Collected data
§

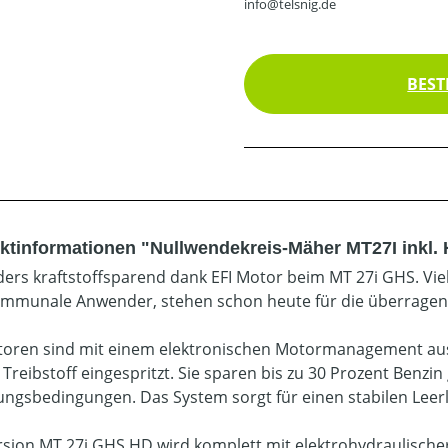
info@telsnig.de
BEST
ktinformationen "Nullwendekreis-Mäher MT27I inkl.
ers kraftstoffsparend dank EFI Motor beim MT 27i GHS. Viel
mmunale Anwender, stehen schon heute für die überragend
toren sind mit einem elektronischen Motormanagement ausg
Treibstoff eingespritzt. Sie sparen bis zu 30 Prozent Benz
ungsbedingungen. Das System sorgt für einen stabilen Leerl
rsion MT 27i GHS HD wird komplett mit elektrohydraulischer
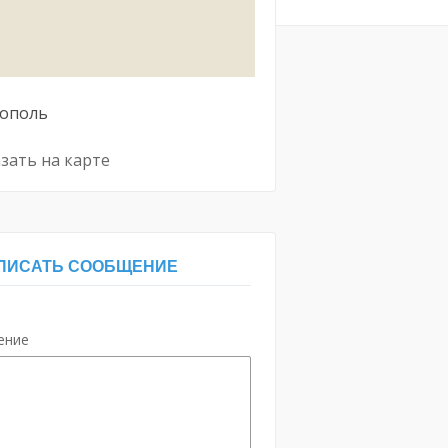
тополь
зать на карте
ПИСАТЬ СООБЩЕНИЕ
ение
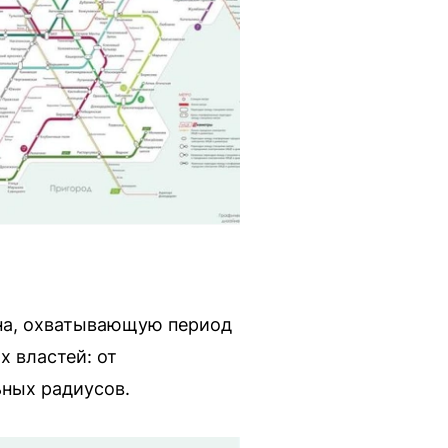
на, охватывающую период
х властей: от
ьных радиусов.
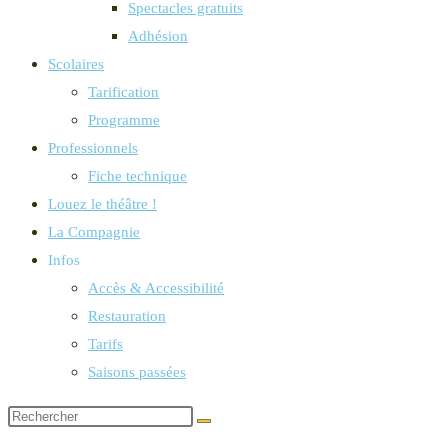
Spectacles gratuits
Adhésion
Scolaires
Tarification
Programme
Professionnels
Fiche technique
Louez le théâtre !
La Compagnie
Infos
Accès & Accessibilité
Restauration
Tarifs
Saisons passées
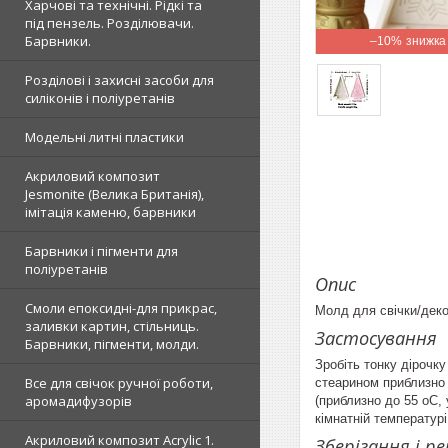
Харчові та технічні. Рідкі та
під пензель. Розділювачи.
Барвники.
–10%
Розділові і захисні засоби для
силіконів і поліуретанів
Модельні литні пластики
Акриловий композит
Jesmonite (Велика Британія),
імітація каменю, барвники
Барвники і пігменти для
поліуретанів
Опис
Смоли епоксидні-для прикрас,
Молд для свічки/декор
заливки картин, стільниць.
Застосування
Барвники, пігменти, молди.
Зробіть тонку дірочку
Все для свічок ручної роботи,
стеарином приблизно 
аромадифузорів
(приблизно до 55 оС, 
кімнатній температурі,
Акриловий композит Acrylic 1.
Зберігання і р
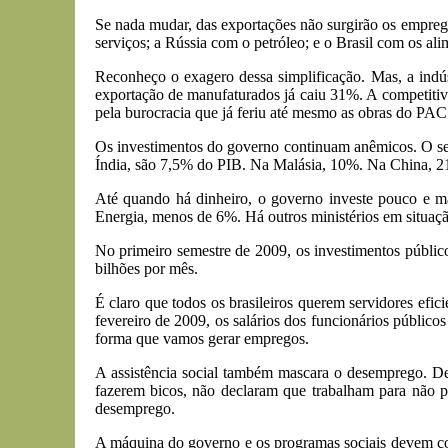
Se nada mudar, das exportações não surgirão os empreg
serviços; a Rússia com o petróleo; e o Brasil com os ali
Reconheço o exagero dessa simplificação. Mas, a indú
exportação de manufaturados já caiu 31%. A competitivi
pela burocracia que já feriu até mesmo as obras do PA
Os investimentos do governo continuam anêmicos. O set
Índia, são 7,5% do PIB. Na Malásia, 10%. Na China, 21%
Até quando há dinheiro, o governo investe pouco e ma
Energia, menos de 6%. Há outros ministérios em situaçã
No primeiro semestre de 2009, os investimentos públic
bilhões por mês.
É claro que todos os brasileiros querem servidores efic
fevereiro de 2009, os salários dos funcionários públi
forma que vamos gerar empregos.
A assistência social também mascara o desemprego. Den
fazerem bicos, não declaram que trabalham para não p
desemprego.
A máquina do governo e os programas sociais devem con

§

» **What to do**: If a line above holds the word "композит", copy it.

» **Response box**:
Акриловий композит
Акриловий композит Acrylic 1.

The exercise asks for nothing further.